The school year begins, but cinderblocks sit where a new classroom should be. Ground is broken for a new church, but after it’s framed, work comes to a standstill. The surety bonds written by individual sureties on the projects should have covered their completion costs, but they didn’t. Then there are the contractors whose bids were rejected because they submitted unacceptable  individual surety bonds, but were unable to get back the premiums they paid for the bonds that were never used. Do these scenarios sound familiar?

Even for the most prepared and experienced contractors, there’s always the possibility that something could go terribly wrong on a construction project. Surety bonds are designed to respond to these unexpected obstacles. Almost all surety bonds are issued by insurance companies licensed to write these guarantees. The federal government allows contractors to provide bonds backed by certain assets in lieu of corporate surety bonds, and those bonds are written by individual sureties.

While bonds written by individual sureties may offer contractors an alternative to corporate surety providers, these bonds also may pose a risk for the contractor and for the obligee. Recent media reports have detailed the potential risks of obtaining bonds from individual surety providers, which in those cases were not as financially solid as they purported to be.

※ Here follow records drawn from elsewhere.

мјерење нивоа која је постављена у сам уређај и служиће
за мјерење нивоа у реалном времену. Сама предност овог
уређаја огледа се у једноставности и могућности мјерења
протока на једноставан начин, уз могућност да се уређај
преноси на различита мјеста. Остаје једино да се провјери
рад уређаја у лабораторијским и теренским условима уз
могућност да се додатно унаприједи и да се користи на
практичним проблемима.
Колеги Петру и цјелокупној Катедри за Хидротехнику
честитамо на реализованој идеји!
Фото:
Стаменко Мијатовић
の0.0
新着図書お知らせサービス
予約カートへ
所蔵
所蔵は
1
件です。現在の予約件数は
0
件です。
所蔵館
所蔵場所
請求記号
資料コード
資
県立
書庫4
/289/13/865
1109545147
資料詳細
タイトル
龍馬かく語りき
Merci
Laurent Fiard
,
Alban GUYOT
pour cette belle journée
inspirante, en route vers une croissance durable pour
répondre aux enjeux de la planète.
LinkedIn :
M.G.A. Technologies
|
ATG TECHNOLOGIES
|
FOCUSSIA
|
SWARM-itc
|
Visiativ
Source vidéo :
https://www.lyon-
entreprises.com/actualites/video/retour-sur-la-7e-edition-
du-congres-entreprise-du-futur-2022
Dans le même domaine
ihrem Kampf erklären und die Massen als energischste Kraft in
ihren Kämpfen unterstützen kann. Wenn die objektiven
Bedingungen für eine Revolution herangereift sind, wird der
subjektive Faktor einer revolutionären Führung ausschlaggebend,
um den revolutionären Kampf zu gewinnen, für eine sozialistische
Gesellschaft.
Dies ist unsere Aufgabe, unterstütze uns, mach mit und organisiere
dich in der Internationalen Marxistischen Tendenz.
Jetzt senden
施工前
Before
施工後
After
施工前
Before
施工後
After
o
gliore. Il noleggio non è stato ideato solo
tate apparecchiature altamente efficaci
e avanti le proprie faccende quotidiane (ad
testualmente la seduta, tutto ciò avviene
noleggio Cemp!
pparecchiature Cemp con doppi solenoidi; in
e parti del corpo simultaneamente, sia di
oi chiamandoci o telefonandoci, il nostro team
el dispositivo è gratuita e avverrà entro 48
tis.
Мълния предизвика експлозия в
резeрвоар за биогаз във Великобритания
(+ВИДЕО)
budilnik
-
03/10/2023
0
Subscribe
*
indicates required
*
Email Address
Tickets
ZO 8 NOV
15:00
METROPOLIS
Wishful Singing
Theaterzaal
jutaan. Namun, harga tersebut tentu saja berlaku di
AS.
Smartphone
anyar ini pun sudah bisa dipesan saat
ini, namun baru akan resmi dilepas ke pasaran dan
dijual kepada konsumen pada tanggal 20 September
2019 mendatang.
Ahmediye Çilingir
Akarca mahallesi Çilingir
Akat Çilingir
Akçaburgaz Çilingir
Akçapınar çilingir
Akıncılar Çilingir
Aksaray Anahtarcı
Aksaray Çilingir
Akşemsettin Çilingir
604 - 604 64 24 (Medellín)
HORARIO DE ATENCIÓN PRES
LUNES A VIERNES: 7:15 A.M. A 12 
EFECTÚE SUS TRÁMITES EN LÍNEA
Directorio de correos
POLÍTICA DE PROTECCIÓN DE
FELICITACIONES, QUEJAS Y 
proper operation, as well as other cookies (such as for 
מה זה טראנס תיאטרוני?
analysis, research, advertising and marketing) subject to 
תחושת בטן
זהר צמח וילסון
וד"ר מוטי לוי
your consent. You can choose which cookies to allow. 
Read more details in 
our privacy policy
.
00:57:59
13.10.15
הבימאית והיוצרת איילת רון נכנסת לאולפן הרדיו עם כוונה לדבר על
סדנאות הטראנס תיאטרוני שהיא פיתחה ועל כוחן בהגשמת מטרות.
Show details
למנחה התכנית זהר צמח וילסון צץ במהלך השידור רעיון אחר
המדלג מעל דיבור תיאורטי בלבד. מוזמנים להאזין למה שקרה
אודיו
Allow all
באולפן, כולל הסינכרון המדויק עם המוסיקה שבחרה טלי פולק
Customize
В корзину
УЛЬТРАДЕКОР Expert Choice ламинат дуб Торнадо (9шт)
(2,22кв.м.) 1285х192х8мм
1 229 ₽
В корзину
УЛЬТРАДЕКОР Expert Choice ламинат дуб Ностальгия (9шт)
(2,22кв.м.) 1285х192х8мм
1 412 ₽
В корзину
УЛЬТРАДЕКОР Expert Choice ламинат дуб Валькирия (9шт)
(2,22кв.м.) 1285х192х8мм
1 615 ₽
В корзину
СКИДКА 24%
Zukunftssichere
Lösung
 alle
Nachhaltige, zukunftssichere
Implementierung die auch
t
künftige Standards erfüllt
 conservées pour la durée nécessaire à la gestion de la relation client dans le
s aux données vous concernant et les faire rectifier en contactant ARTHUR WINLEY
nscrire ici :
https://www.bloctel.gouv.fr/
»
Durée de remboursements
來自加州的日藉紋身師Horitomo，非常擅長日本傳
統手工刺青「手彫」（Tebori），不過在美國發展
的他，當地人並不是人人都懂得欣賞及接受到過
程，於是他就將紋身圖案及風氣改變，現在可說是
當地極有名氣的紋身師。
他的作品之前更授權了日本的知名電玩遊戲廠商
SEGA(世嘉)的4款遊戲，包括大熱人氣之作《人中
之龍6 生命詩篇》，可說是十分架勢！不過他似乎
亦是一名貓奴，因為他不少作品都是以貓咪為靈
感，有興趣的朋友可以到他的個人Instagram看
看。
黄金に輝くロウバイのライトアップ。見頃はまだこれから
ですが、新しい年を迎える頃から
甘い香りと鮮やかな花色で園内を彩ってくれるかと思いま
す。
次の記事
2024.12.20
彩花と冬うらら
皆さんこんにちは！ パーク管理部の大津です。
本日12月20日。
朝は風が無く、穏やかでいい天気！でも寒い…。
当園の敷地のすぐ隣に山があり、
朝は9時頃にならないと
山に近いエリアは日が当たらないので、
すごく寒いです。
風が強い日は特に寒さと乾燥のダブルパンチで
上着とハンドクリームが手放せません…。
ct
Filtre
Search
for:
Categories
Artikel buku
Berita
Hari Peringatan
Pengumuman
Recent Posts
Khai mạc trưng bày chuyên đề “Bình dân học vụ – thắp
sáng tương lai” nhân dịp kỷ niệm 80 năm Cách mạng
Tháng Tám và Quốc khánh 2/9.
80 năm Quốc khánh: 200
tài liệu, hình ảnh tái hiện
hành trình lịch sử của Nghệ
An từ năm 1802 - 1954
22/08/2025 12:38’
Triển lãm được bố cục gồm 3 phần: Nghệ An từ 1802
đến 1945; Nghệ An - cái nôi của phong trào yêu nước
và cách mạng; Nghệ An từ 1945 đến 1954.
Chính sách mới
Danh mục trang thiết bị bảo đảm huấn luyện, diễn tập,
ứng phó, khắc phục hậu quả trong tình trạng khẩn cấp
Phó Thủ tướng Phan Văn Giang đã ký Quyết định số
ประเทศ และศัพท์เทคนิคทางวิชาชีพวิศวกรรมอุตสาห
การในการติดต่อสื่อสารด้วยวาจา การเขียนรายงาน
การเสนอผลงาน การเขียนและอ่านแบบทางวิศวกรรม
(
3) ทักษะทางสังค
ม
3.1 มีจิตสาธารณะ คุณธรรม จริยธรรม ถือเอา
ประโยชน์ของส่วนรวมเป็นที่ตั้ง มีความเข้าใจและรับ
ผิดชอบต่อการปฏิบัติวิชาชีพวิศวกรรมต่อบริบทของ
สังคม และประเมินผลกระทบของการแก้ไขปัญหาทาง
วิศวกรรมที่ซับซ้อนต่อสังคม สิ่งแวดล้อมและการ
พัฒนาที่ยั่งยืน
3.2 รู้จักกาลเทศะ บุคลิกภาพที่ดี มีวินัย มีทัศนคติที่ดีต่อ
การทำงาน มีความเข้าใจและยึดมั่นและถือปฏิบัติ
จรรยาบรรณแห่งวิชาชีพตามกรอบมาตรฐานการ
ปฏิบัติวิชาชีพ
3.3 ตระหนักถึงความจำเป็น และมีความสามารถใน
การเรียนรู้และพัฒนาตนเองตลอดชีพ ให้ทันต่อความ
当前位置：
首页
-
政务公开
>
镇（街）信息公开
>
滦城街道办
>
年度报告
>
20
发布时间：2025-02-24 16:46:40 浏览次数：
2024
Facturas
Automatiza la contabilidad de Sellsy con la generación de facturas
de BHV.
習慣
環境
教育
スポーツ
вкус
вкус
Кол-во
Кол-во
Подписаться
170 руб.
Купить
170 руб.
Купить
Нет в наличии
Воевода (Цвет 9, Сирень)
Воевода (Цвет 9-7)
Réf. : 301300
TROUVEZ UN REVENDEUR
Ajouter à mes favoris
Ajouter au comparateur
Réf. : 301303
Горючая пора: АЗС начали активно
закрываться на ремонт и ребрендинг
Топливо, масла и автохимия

Vetting Individual Sureties
Individual sureties issuing surety bonds in the United States are required to be licensed pursuant to applicable state laws and regulations, unless issuing bonds to the federal government pursuant to the Federal Acquisition Regulations (FAR). The FAR stipulates that individual sureties meet certain requirements, but the requirements are not as rigorous as they could be, and enforcement often is challenging due to limited federal resources to properly vet individual sureties and the assets that are purported to back their bonds.

Contractors can review financial ratings provided by independent rating agencies to help them determine a corporate surety’s ability to respond to a contractor default. But, individual sureties aren’t rated by any rating agencies because they are individuals, and the assets they claim to pledge to back the bonds are not rated either.  Therefore, it is hard to know if they have sufficient assets to respond when needed.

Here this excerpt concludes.